Que le PLQ ou l’ADQ soient au diapason avec l’IEDM, il n’y a sans doute là rien de bien étonnant, la droite frayant avec la droite. Dans le cas du Parti québécois, les choses se corsent un peu, ce dernier s’affichant encore comme une formation « sociale-démocrate ». Un peu surprenant alors de lire dans le Globe and Mail du 16 novembre 2005 qu’un des conseiller d’André Boisclair, alors chef du PQ, ait été Daniel Audet, ancien membre de la direction de l’IEDM. M. Boisclair n’est plus là, mais d’autres politiques proches du PQ ont exprimé des positions très près de celles de l’IEDM, dont Joseph Facal dans ses chroniques du journal Les Affaires (où, d’ailleurs, écrit Paul Daniel Muller).

Alors, l’Institut économique de Montréal, une organisation non partisane ? Dans un certain sens, oui, puisque loin d’être manipulée par les partis politiques, c’est plutôt elle qui les influence en leur fournissant une « boîte à outils » idéologique.
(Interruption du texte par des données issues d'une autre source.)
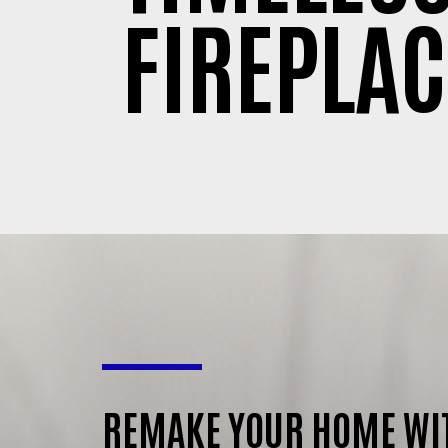
FIREPLAC
REMAKE YOUR HOME WI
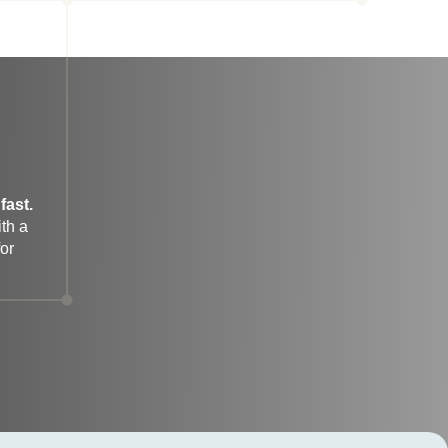
fast.
h a 
r 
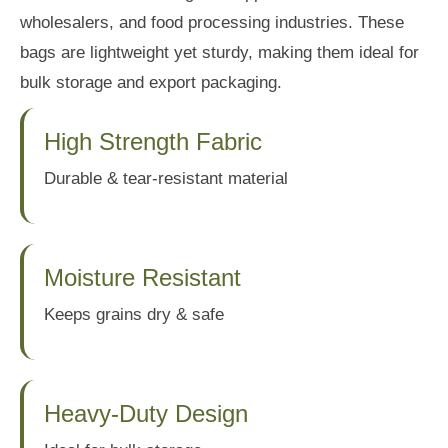
wholesalers, and food processing industries. These
bags are lightweight yet sturdy, making them ideal for
bulk storage and export packaging.
High Strength Fabric
Durable & tear-resistant material
Moisture Resistant
Keeps grains dry & safe
Heavy-Duty Design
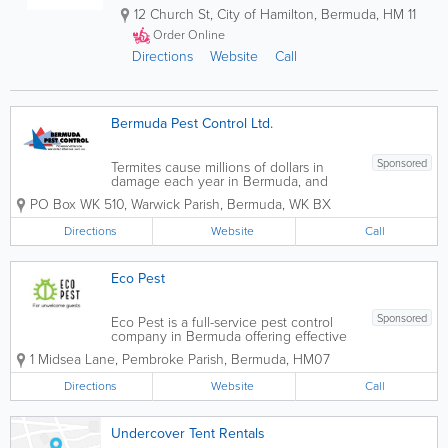
12 Church St
,
City of Hamilton
,
Bermuda
,
HM 11
Order Online
Directions
Website
Call
Bermuda Pest Control Ltd.
Sponsored
Termites cause millions of dollars in
damage each year in Bermuda, and
tent fumigation is the most effective way
PO Box WK 510
,
Warwick Parish
,
Bermuda
,
WK BX
to stop them! Considering your home
might be your largest investment, its
Directions
Website
Call
important to take all appropriate
measures to...
Eco Pest
Sponsored
Eco Pest is a full-service pest control
company in Bermuda offering effective
and ecological solutions to pest control.
1 Midsea Lane
,
Pembroke Parish
,
Bermuda
,
HM07
Eco Pest's qualified and trained
technicians provide a range of services
Directions
Website
Call
for residential and commercial clients...
Undercover Tent Rentals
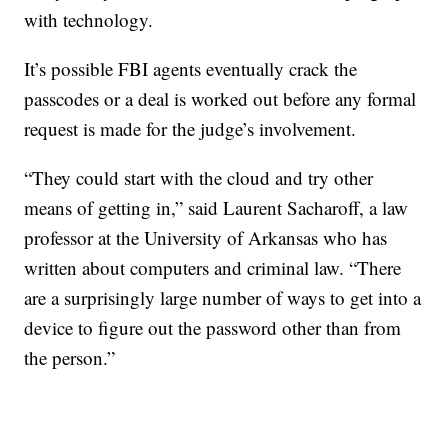
with technology.
It’s possible FBI agents eventually crack the
passcodes or a deal is worked out before any formal
request is made for the judge’s involvement.
“They could start with the cloud and try other
means of getting in,” said Laurent Sacharoff, a law
professor at the University of Arkansas who has
written about computers and criminal law. “There
are a surprisingly large number of ways to get into a
device to figure out the password other than from
the person.”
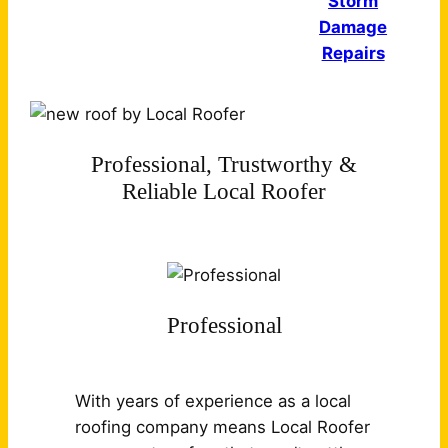
Storm
Damage
Repairs
Professional, Trustworthy &
Reliable Local Roofer
Professional
With years of experience as a local
roofing company means Local Roofer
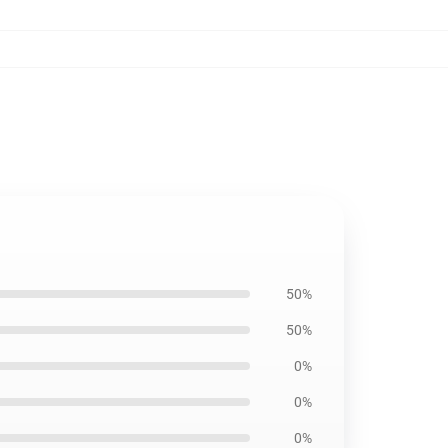
50%
50%
0%
0%
0%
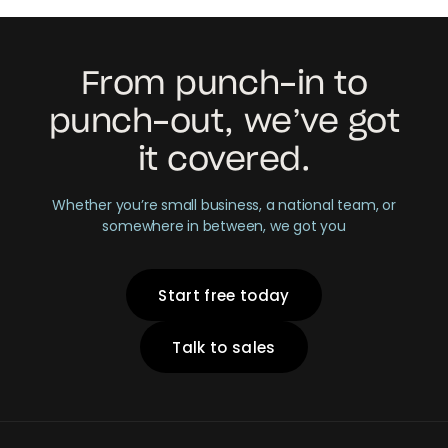
From punch-in to
punch-out, we’ve got
it covered.
Whether you’re small business, a national team, or
somewhere in between, we got you
Start free today
Talk to sales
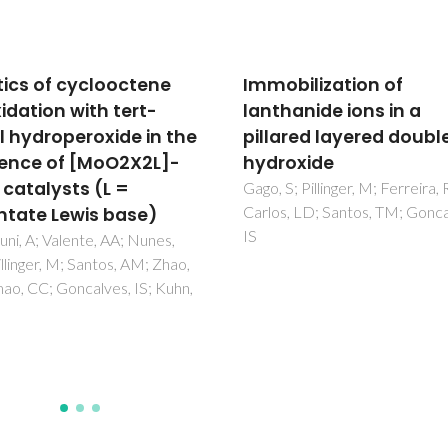
bilization of
Overlap integrals and
hanide ions in a
excitation energies
ared layered double
calculations in trivale
oxide
lanthanides 4f orbitals
pairs Ln-L (L = Ln, N, O, F
S; Pillinger, M; Ferreira, RAS;
, LD; Santos, TM; Goncalves,
S, Cl, Se, Br, and I)
Neto, ANC; Moura, RT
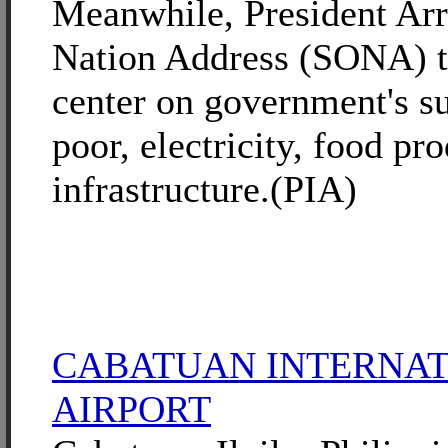
Meanwhile, President Arro
Nation Address (SONA) th
center on government's su
poor, electricity, food pr
infrastructure.(PIA)
CABATUAN INTERNA
AIRPORT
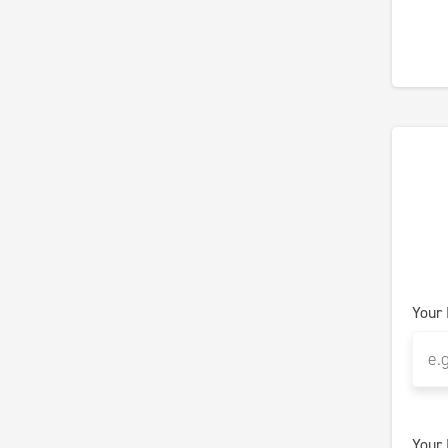
Your
Your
Dans cette convergence entre personnalités politiques et chefs d’entreprise, l’Institut joue le rôle, pour reprendre l’expression du théoricien marxiste Gramsci, d’un intellectuel collectif du capital et de l’État en vue de légitimer les contre-réformes néolibérales.


[1Coalition Solidarité Santé, L’Institut économique de Montréal, un lobby de droite pseudo-charitable qui a infiltré le Parti libéral du Québec, octobre 2003.

[2Jean-Claude Saint-Onge et Pierre Mouterde, ADQ : voie sans issue, Montréal, Écosociété, 2002, 147 p.